Взгляд Дауэрлинга бегал по ошалелым лицам ополченцев, пока не остановился на физиономии Швейка, который с обычной своей улыбкой невинного семимесячного младенца смотрел, как за плацем какая-то лошадь испугалась отделения мадьярских пулеметчиков, как стая ворон летит над прекрасной старой аллеей по направлению к Кираль-Хиде, как в синем небе бегут белые облачка.
— Зачем я говорю все это? Зачем стараюсь? — заревел Дауэрлинг прямо в лицо Швейку.
Тот, выведенный из своего мечтательного состояния, не мог сразу сообразить, в чем дело, и это само по себе было лучшим ответом. Растерянно облизав несколько раз углы рта и добродушно глядя на Дауэрлинга, он промолвил миролюбиво, почтительно:
— Осмелюсь доложить, господин прапорщик: dass die Tschechen mussen so wie so Krepieren.
Дауэрлинг остолбенел перед ним, разинув рот. Окружающие ждали всяких ужасов. Трусливый Ржига тихонько спросил у Швейка:
— Куда написать?
Швейк опять смотрел, как лошадь пугается мадьярских пулеметчиков. Он глядел поверх головы малорослого прапорщика. Его спокойствие озадачило Дауэрлинга.
— Завтра в рапорт батальонному, — сказал прапорщик уже менее энергичным тоном. — А пока взять под арест!
Капрал Альтгоф с удовольствием повел Швейка на гауптвахту и передал там профосу [77] Рейнельту, славному старику, снабжавшему заключенных пивом и сигаретами, но за их счет и притом по такой системе: деньги брал всегда на два литра пива — литр для арестованного, литр для него, Рейнельта.
Капрал Альтгоф всю дорогу говорил, и Швейк, очутившись на гауптвахте, долго удивлялся, вспоминая, каких только преступлений и проступков он, Швейк, за эти несколько секунд не совершил. Альтгоф объявил ему, что он совершил преступление, нарушив субординацию, взбунтовавшись, оказав сопротивление, нарушив долг рядового, нарушив дисциплину и все военные инструкции, результатом чего может быть только Verwirkung des Anspruches auf die Achtung der Standesgenossen [78], так что, если он пойдет и дальше по этой дорожке, его ждет веревка. Предсказания свои Альтгоф пересыпал разными любимыми выражениями из «Источников хозяйственного благополучия».

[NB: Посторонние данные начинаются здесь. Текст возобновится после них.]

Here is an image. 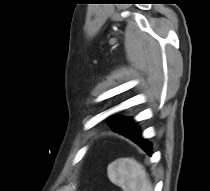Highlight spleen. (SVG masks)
Instances as JSON below:
<instances>
[{
    "instance_id": "obj_1",
    "label": "spleen",
    "mask_w": 210,
    "mask_h": 191,
    "mask_svg": "<svg viewBox=\"0 0 210 191\" xmlns=\"http://www.w3.org/2000/svg\"><path fill=\"white\" fill-rule=\"evenodd\" d=\"M109 180L124 191H153L144 167L133 158H119L107 168Z\"/></svg>"
}]
</instances>
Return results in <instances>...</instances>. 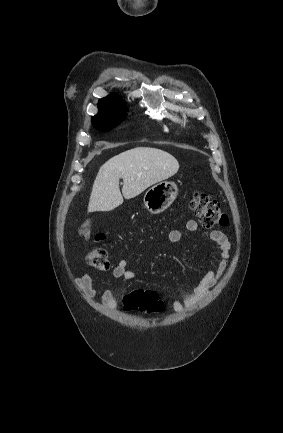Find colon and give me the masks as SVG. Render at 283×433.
<instances>
[{
	"instance_id": "1",
	"label": "colon",
	"mask_w": 283,
	"mask_h": 433,
	"mask_svg": "<svg viewBox=\"0 0 283 433\" xmlns=\"http://www.w3.org/2000/svg\"><path fill=\"white\" fill-rule=\"evenodd\" d=\"M189 205L200 223L207 228L224 227L229 223L220 204L206 193L194 192ZM85 262L87 266L98 271H107L110 268L108 253L103 246L91 248L85 256ZM124 308L128 311L157 313L163 310V302L153 291L136 290L124 297Z\"/></svg>"
}]
</instances>
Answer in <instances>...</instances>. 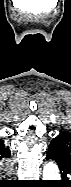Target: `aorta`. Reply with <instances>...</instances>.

Профос Рейнельт спросил Швейка, есть ли у него на пиво. Получив отрицательный ответ, он без долгих разговоров запер его на гауптвахту, где уже сидел один мадьяр, который стал называть Швейка «баратом» и выклянчивать у него сигареты.
Бравый солдат Швейк лег на нары и заснул, справедливо полагая, что теперь — война, и потому происходят разные странности, и не надо идти наперекор судьбе и приказам. А что его включили в рапорт батальонному, так это из любви к нему же. Такой факт никого не может огорчить, тем более бравого солдата Швейка, который знает, что приказ — вещь священная, вроде того как миссионеры, пропуская сквозь негров электрический ток, объясняли, что это, мол, сам господь бог. С тех пор негры верят в господа бога, так же как Швейк верит в силу приказа.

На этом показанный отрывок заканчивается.